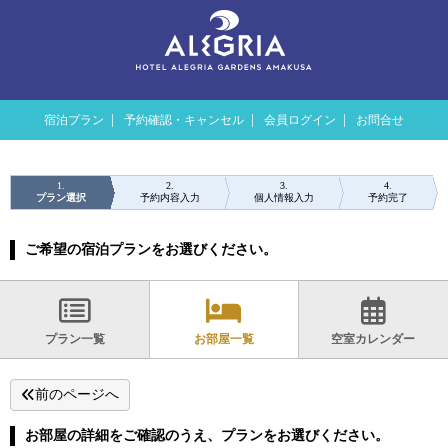
宿泊プラン
予約確認・キャンセル
会員ログイン
お問合せ
1
2
3
4
プラン選択
予約内容入力
個人情報入力
予約完了
ご希望の宿泊プランをお選びください。
プラン一覧
お部屋一覧
空室カレンダー
前のページへ
お部屋の詳細をご確認のうえ、プランをお選びください。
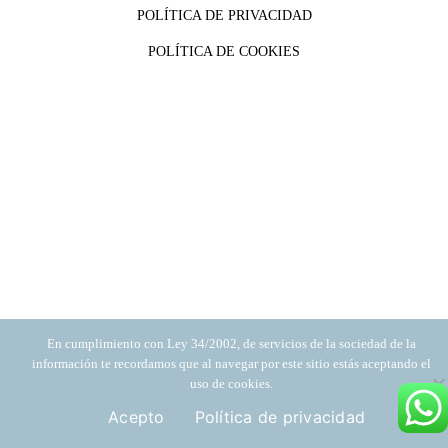
POLÍTICA DE PRIVACIDAD
POLÍTICA DE COOKIES
En cumplimiento con Ley 34/2002, de servicios de la sociedad de la
información te recordamos que al navegar por este sitio estás aceptando el
uso de cookies.
Acepto
Política de privacidad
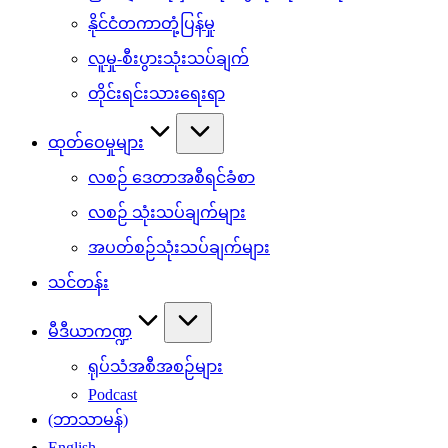
နိုင်ငံတကာတုံ့ပြန်မှု
လူမှု-စီးပွားသုံးသပ်ချက်
တိုင်းရင်းသားရေးရာ
ထုတ်ဝေမှုများ
လစဉ် ဒေတာအစီရင်ခံစာ
လစဉ် သုံးသပ်ချက်များ
အပတ်စဉ်သုံးသပ်ချက်များ
သင်တန်း
မီဒီယာကဏ္ဍ
ရုပ်သံအစီအစဉ်များ
Podcast
(ဘာသာမန်)
English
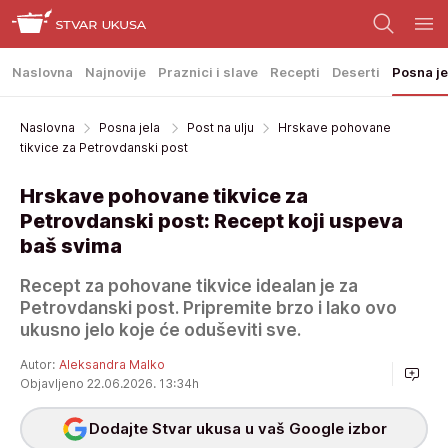
Naslovna
Najnovije
Praznici i slave
Recepti
Deserti
Posna je
Naslovna
Posna jela
Post na ulju
Hrskave pohovane
tikvice za Petrovdanski post
Hrskave pohovane tikvice za
Petrovdanski post: Recept koji uspeva
baš svima
Recept za pohovane tikvice idealan je za
Petrovdanski post. Pripremite brzo i lako ovo
ukusno jelo koje će oduševiti sve.
Autor:
Aleksandra Malko
Objavljeno 22.06.2026. 13:34h
Dodajte Stvar ukusa u vaš Google izbor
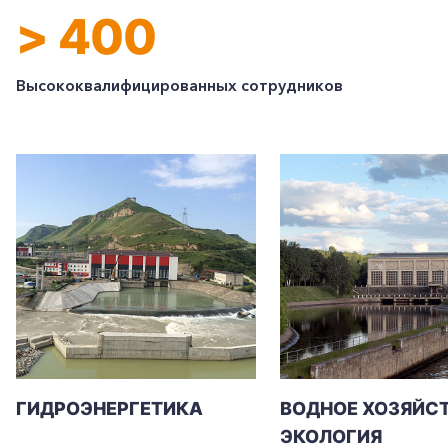
> 400
Высококвалифицированных сотрудников
ГИДРОЭНЕРГЕТИКА
ВОДНОЕ ХОЗЯЙСТ
ЭКОЛОГИЯ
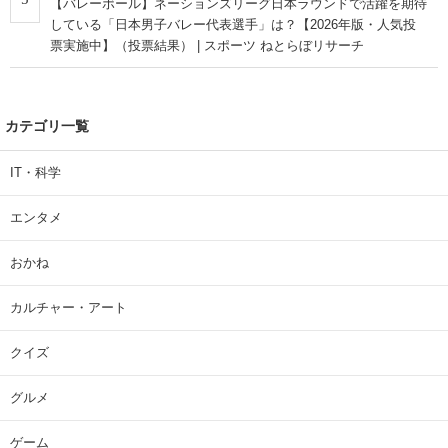
【バレーボール】ネーションズリーグ日本ラウンドで活躍を期待
している「日本男子バレー代表選手」は？【2026年版・人気投
票実施中】（投票結果） | スポーツ ねとらぼリサーチ
カテゴリ一覧
IT・科学
エンタメ
おかね
カルチャー・アート
クイズ
グルメ
ゲーム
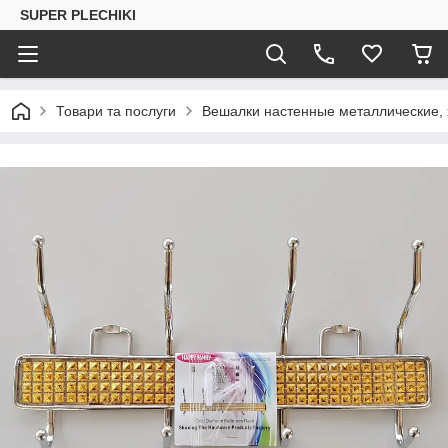
SUPER PLECHIKI
Товари та послуги
Вешалки настенные металлические,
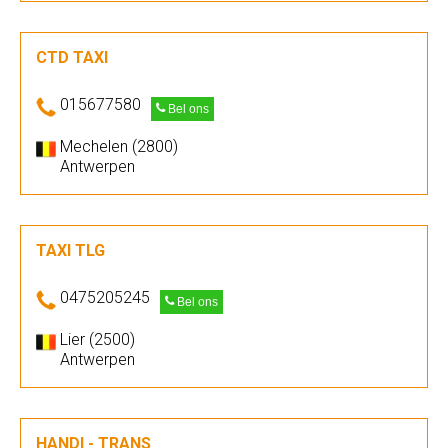
CTD TAXI
015677580
Bel ons
Mechelen (2800)
Antwerpen
TAXI TLG
0475205245
Bel ons
Lier (2500)
Antwerpen
HANDI - TRANS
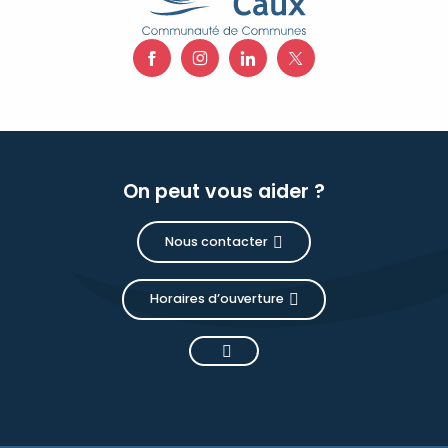
On peut vous aider ?
Nous contacter
Horaires d’ouverture
Description
Prestations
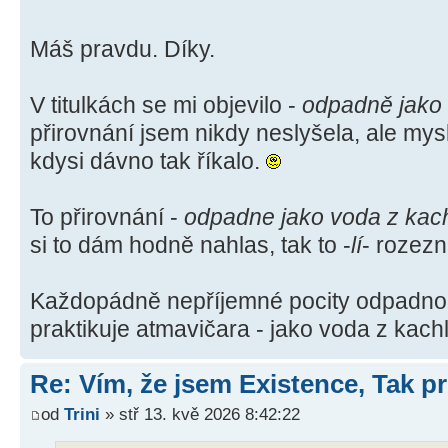
Máš pravdu. Díky.
V titulkách se mi objevilo -
odpadně jako
přirovnání jsem nikdy neslyšela, ale mysl
kdysi dávno tak říkalo.
To přirovnání -
odpadne jako voda z kac
si to dám hodně nahlas, tak to -
lí
- rozez
Každopádně nepříjemné pocity odpadno
praktikuje atmavičara - jako voda z kachl
Re: Vím, že jsem Existence, Tak pr
od
Trini
» stř 13. kvě 2026 8:42:22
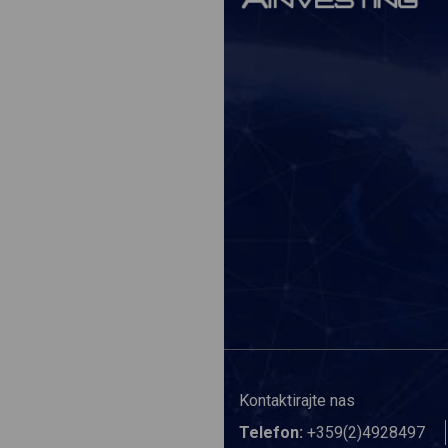
Kontaktirajte nas
Telefon:
+359(2)4928497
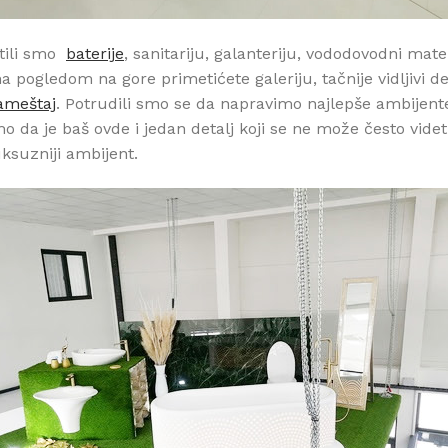
ili smo
baterije
, sanitariju, galanteriju, vododovodni materi
 pogledom na gore primetićete galeriju, tačnije vidljivi 
nameštaj
. Potrudili smo se da napravimo najlepše ambijent
smo da je baš ovde i jedan detalj koji se ne može često videt
uksuzniji ambijent.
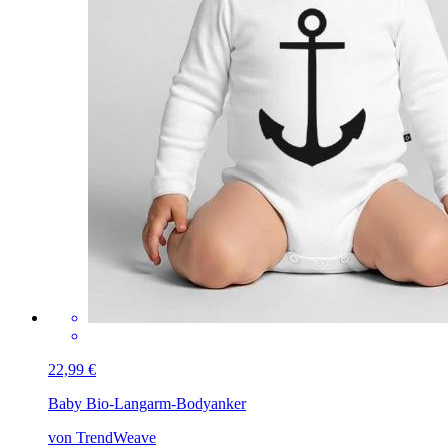
22,99 €
Baby Bio-Langarm-Body
anker
von TrendWeave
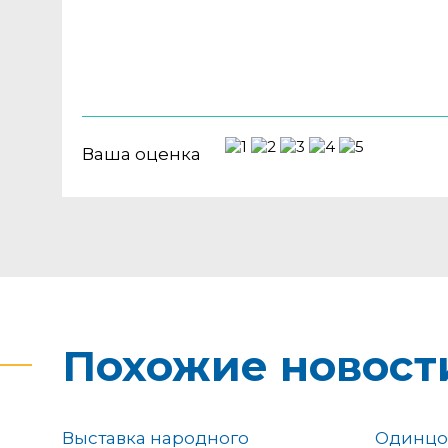
Ваша оценка
Похожие новост
Выставка народного
Одинцо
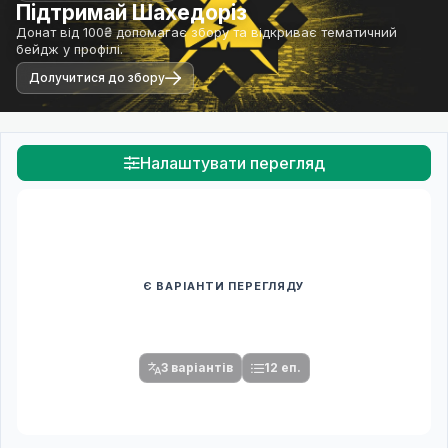
Підтримай Шахедоріз
Донат від 100₴ допомагає збору та відкриває тематичний
бейдж у профілі.
Долучитися до збору
Налаштувати перегляд
Є ВАРІАНТИ ПЕРЕГЛЯДУ
Спочатку оберіть переклад
Після вибору команди стануть доступними плеєр і список
серій.
3 варіантів
12 еп.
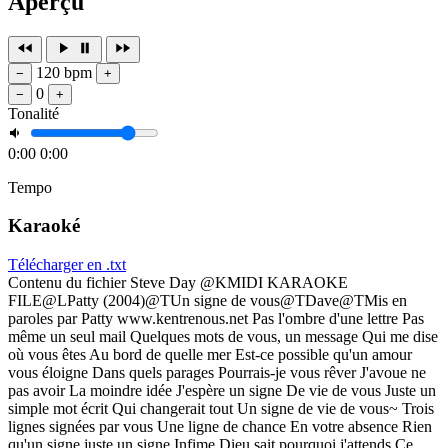
Aperçu
120 bpm
−
+
0
−
+
Tonalité
0:00
0:00
Tempo
Karaoké
Télécharger en .txt
Contenu du fichier Steve Day @KMIDI KARAOKE
FILE@LPatty (2004)@TUn signe de vous@TDave@TMis en
paroles par Patty www.kentrenous.net Pas l'ombre d'une lettre Pas
même un seul mail Quelques mots de vous, un message Qui me dise
où vous êtes Au bord de quelle mer Est-ce possible qu'un amour
vous éloigne Dans quels parages Pourrais-je vous rêver J'avoue ne
pas avoir La moindre idée J'espère un signe De vie de vous Juste un
simple mot écrit Qui changerait tout Un signe de vie de vous~ Trois
lignes signées par vous Une ligne de chance En votre absence Rien
qu'un signe juste un signe Infime Dieu sait pourquoi j'attends Ce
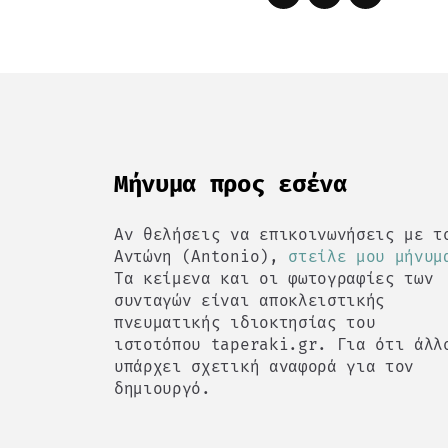
Mήνυμα προς εσένα
Αν θελήσεις να επικοινωνήσεις με τ
Αντώνη (Antonio),
στείλε μου μήνυμ
Τα κείμενα και οι φωτογραφίες των
συνταγών είναι αποκλειστικής
πνευματικής ιδιοκτησίας του
ιστοτόπου taperaki.gr. Για ότι άλλ
υπάρχει σχετική αναφορά για τον
δημιουργό.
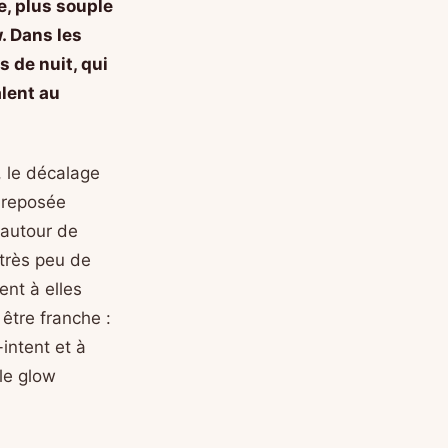
e, plus souple
w. Dans les
 de nuit, qui
lent au
 le décalage
u reposée
 autour de
très peu de
nt à elles
être franche :
-intent et à
 le glow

*How to complete this task:* Output the entries above exactly as given, but strip out the pictures.

*Reply:*
宿泊プラン
予約確認・キャンセル
会員ログイン
お問合せ
1
2
3
4
プラン選択
予約内容入力
個人情報入力
予約完了
ご希望の宿泊プランをお選びください。
プラン一覧
お部屋一覧
空室カレンダー
前のページへ
お部屋の詳細をご確認のうえ、プランをお選びください。
POLÍTICA DE PRIVACIDAD
POLÍTICA DE COOKIES
En cumplimiento con Ley 34/2002, de servicios de la sociedad de la
información te recordamos que al navegar por este sitio estás aceptando el
uso de cookies.
Acepto
Política de privacidad
နိုင်ငံတကာတုံ့ပြန်မှု
လူမှု-စီးပွားသုံးသပ်ချက်
တိုင်းရင်းသားရေးရာ
ထုတ်ဝေမှုများ
လစဉ် ဒေတာအစီရင်ခံစာ
လစဉ် သုံးသပ်ချက်များ
အပတ်စဉ်သုံးသပ်ချက်များ
သင်တန်း
မီဒီယာကဏ္ဍ
ရုပ်သံအစီအစဉ်များ
Podcast
(ဘာသာမန်)
English
Naslovna
Najnovije
Praznici i slave
Recepti
Deserti
Posna je
Naslovna
Posna jela
Post na ulju
Hrskave pohovane
tikvice za Petrovdanski post
Hrskave pohovane tikvice za
Petrovdanski post: Recept koji uspeva
baš svima
Recept za pohovane tikvice idealan je za
Petrovdanski post. Pripremite brzo i lako ovo
ukusno jelo koje će oduševiti sve.
Autor:
Aleksandra Malko
Objavljeno 22.06.2026. 13:34h
Dodajte Stvar ukusa u vaš Google izbor
> 400
Высококвалифицированных сотрудников
ГИДРОЭНЕРГЕТИКА
ВОДНОЕ ХОЗЯЙСТ
ЭКОЛОГИЯ
【バレーボール】ネーションズリーグ日本ラウンドで活躍を期待
している「日本男子バレー代表選手」は？【2026年版・人気投
票実施中】（投票結果） | スポーツ ねとらぼリサーチ
カテゴリ一覧
IT・科学
エンタメ
おかね
カルチャー・アート
クイズ
グルメ
ゲーム
SUPER PLECHIKI
Товари та послуги
Вешалки настенные металлические,
CTD TAXI
015677580
Bel ons
Mechelen (2800)
Antwerpen
TAXI TLG
0475205245
Bel ons
Lier (2500)
Antwerpen
HANDI - TRANS
On peut vous aider ?
Nous contacter
Horaires d’ouverture
Description
Prestations
Máš pravdu. Díky.
V titulkách se mi objevilo -
odpadně jako
přirovnání jsem nikdy neslyšela, ale mysl
kdysi dávno tak říkalo.
To přirovnání -
odpadne jako voda z kac
si to dám hodně nahlas, tak to -
lí
- rozez
Každopádně nepříjemné pocity odpadno
praktikuje atmavičara - jako voda z kachl
Re: Vím, že jsem Existence, Tak pr
od
Trini
» stř 13. kvě 2026 8:42:22
Kontaktirajte nas
Telefon:
+359(2)4928497
ili smo
baterije
, sanitariju, galanteriju, vododovodni materi
 pogledom na gore primetićete galeriju, tačnije vidljivi 
nameštaj
. Potrudili smo se da napravimo najlepše ambijent
smo da je baš ovde i jedan detalj koji se ne može često videt
uksuzniji ambijent.
22,99 €
Baby Bio-Langarm-Body
anker
von TrendWeave
Ваша оценка
Похожие новост
Выставка народного
Одинцо
Підтримай Шахедоріз
Донат від 100₴ допомагає збору та відкриває тематичний
бейдж у профілі.
Долучитися до збору
Налаштувати перегляд
Є ВАРІАНТИ ПЕРЕГЛЯДУ
Спочатку оберіть переклад
Після вибору команди стануть доступними плеєр і список
серій.
3 варіантів
12 еп.
Aperçu
120 bpm
−
+
0
−
+
Tonalité
0:00
0:00
Tempo
Karaoké
Télécharger en .txt
Contenu du fichier Steve Day @KMIDI KARAOKE
FILE@LPatty (2004)@TUn signe de vous@TDave@TMis en
paroles par Patty www.kentrenous.net Pas l'ombre d'une lettre Pas
même un seul mail Quelques mots de vous, un message Qui me dise
où vous êtes Au bord de quelle mer Est-ce possible qu'un amour
vous éloigne Dans quels parages Pourrais-je vous rêver J'avoue ne
pas avoir La moindre idée J'espère un signe De vie de vous Juste un
simple mot écrit Qui changerait tout Un signe de vie de vous~ Trois
lignes signées par vous Une ligne de chance En votre absence Rien
qu'un signe juste un signe Infime Dieu sait pourquoi j'attends Ce
Mήνυμα προς εσένα
Αν θελήσεις να επικοινωνήσεις με τ
Αντώνη (Antonio),
στείλε μου μήνυμ
Τα κείμενα και οι φωτογραφίες των
συνταγών είναι αποκλειστικής
πνευματικής ιδιοκτησίας του
ιστοτόπου taperaki.gr. Για ότι άλλ
υπάρχει σχετική αναφορά για τον
δημιουργό.
e, plus souple
w. Dans les
 de nuit, qui
lent au
 le décalage
u reposée
 autour de
très peu de
nt à elles
être franche :
-intent et à
 le glow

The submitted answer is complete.